In other words, while finding a correlation can take lots of work, you’re not done yet. Before you run off, make your decision and start penning a bestseller, there are at least three more steps. Step four is to create hypotheses of causation based on your correlations. A correlation between two things doesn’t mean one necessarily caused the other, or even that the two things are connected in a helpful way. For example, there may be a correlation between eating nachos and brain cancer (I made that up), but does that mean nachos cause brain cancer, that brain cancer causes you to eat more nachos, or is the correlation a mere coincidence? Is the correlation “spurious”? You need to find out what causes what.
To help tease out causation, step 5 is to categorize your correlated hypotheses based on circumstances. If nachos cause brain cancer, you’d expect to find more brain cancer in circumstances where people eat more nachos and less brain cancer in circumstances where nobody eats nachos. Step 6 retests such circumstance-based causal hypotheses for statistical significance across old and new data sets. If your analysis still holds, you might have a useful theory. If it doesn’t, you need to improve it or toss it aside.
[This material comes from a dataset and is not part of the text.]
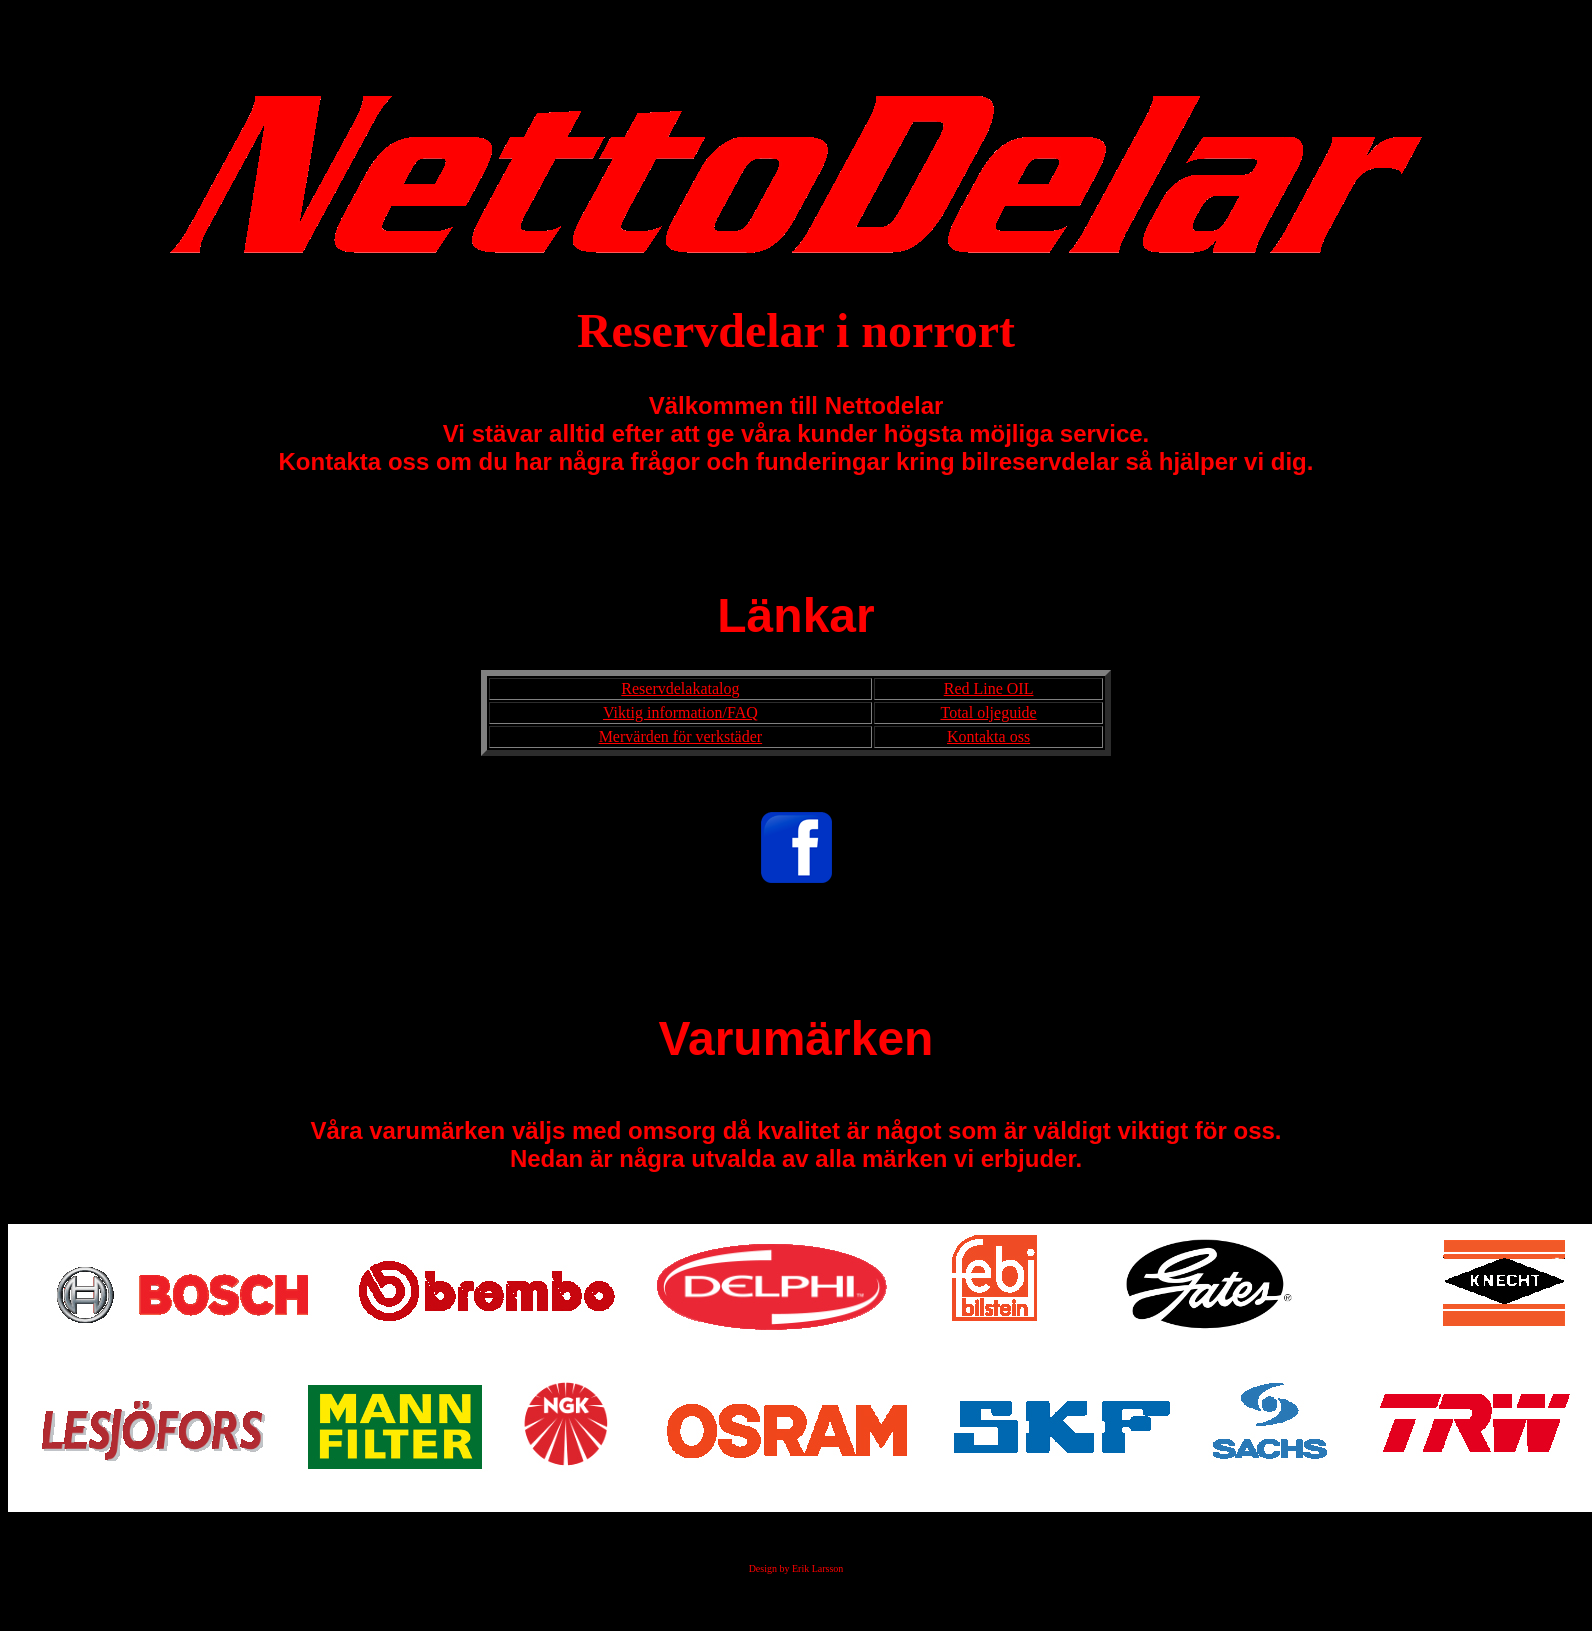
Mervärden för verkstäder (680, 736)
Nobody said theory building was easy, but that’s why good theories can be game changing and confer competitive advantages. Beyond providing an outline for theory building, another key lesson here is that businesspeople have a bad habit of skipping steps. The most common and flagrant violation is to stop at step 2 and prematurely treat a theory as “prescriptive.” For example businesspeople like to look at data, organize it based on some attributes, and then proclaim that those attributes can be used to make better decisions in the future. The barely descriptive gets mistaken for prescriptive.
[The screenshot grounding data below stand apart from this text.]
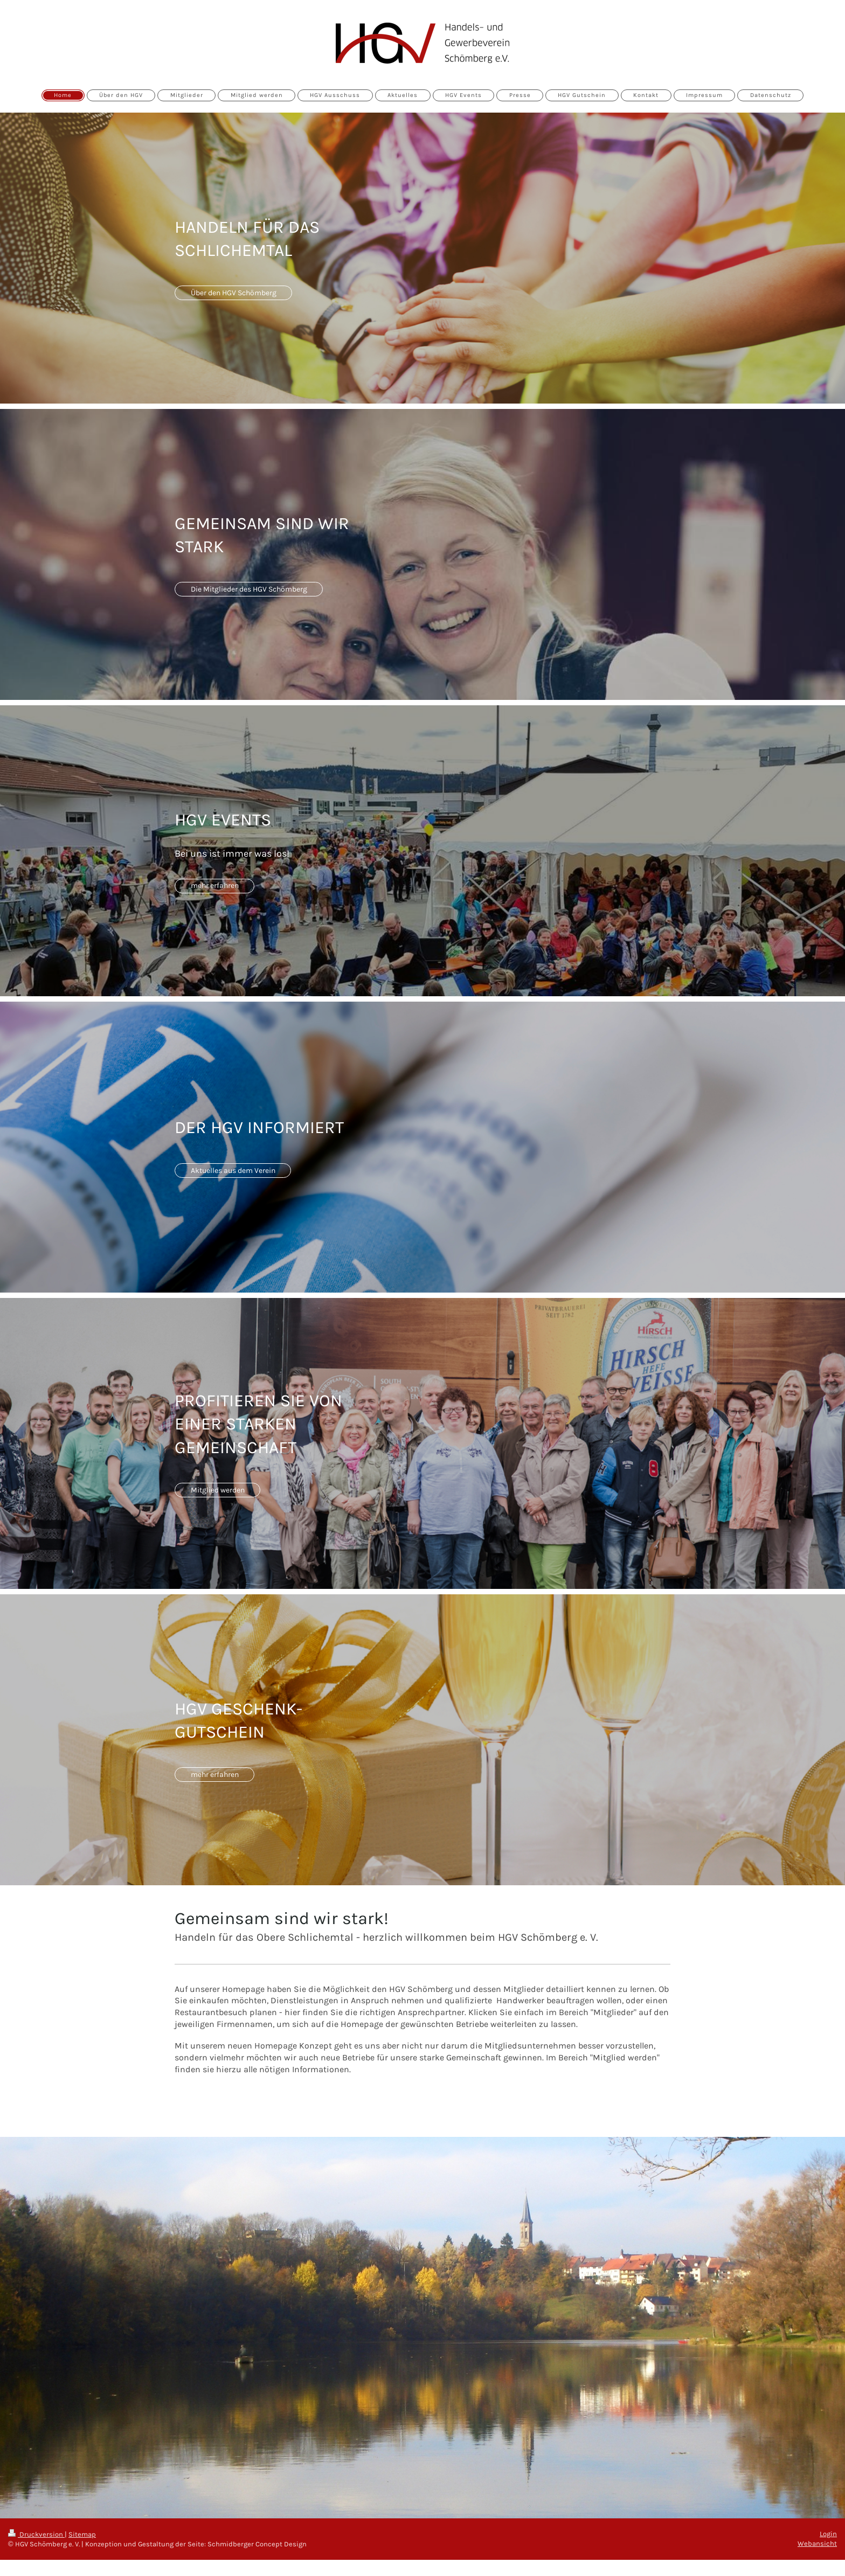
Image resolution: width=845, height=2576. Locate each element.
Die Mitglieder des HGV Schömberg (249, 589)
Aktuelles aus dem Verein (233, 1170)
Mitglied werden (218, 1490)
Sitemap (82, 2534)
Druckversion (36, 2534)
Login (828, 2534)
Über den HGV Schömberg (233, 292)
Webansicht (817, 2543)
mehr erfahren (215, 885)
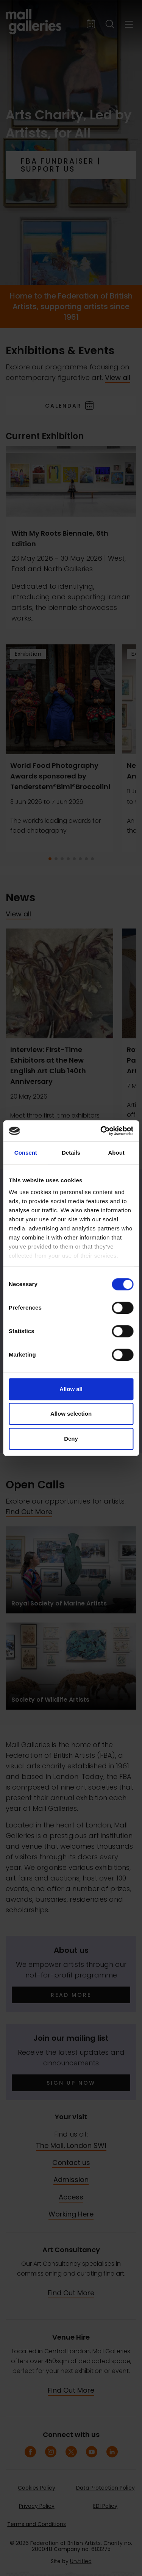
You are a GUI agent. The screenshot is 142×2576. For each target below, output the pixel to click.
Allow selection (71, 1413)
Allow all (71, 1389)
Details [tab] (71, 1152)
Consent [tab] (25, 1152)
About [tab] (116, 1152)
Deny (71, 1438)
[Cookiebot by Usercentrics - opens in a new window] (101, 1131)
Anyone who doubts this proclivity need only read Good to Great by Jim Collins[ii]. Good to Great is an all-time business bestseller that (in summary) examined 1,435 firms, decided 11 of them were “great,” and found that those 11 firms had humble managers. From this Good to Great asserted a prescriptive theory that in order to be great, firms must have humble managers. Collins stopped at step 2, declared victory and sold millions of copies. Yet this isn’t a victimless crime. Beyond being a grossly incomplete basis for decision making, anyone who’s been fired, undervalued or passed over for not being “humble enough” by the standards of Good to Great has felt the needless damage flimsy theories can have on businesses, individuals, their families and the communities that depend on them.
The goals of this article are to (1) provoke businesspeople to become more conscious about how they use theory, and to (2) advocate a duty of disciplined quality control (both as theory creators and consumers).
This is not to say that all ideas have to reach step 6 before being given a second thought. Even the best theories begin at step one, and that’s nothing to be ashamed of. We must simply be honest about how far our theories have progressed, how far they haven’t, and about what remains to be done. In medicine it matters a great deal whether a drug has been robustly researched, or quickly cooked up using a grab-bag of guesswork compounds on a dirty spoon. Both may be promising at some point in the future, but only one should be entrusted for patient care today. Bad business theories destroy lives. As such, we businesspeople must take personal responsibility for the theories we employ and strike out against rampant malpractice.
[i] Christensen & Carlile, The Cycles of Theory Building in Management Research, (2004); see also Christensen & Raynor, Why hard-nosed executives should care about management theory, Harvard Business Review On Point (September 1, 2003).
[ii] Collins, Good to Great: Why Some Companies Make the Leap… and Others Don’t, HarperCollins Publishers Inc., (2001).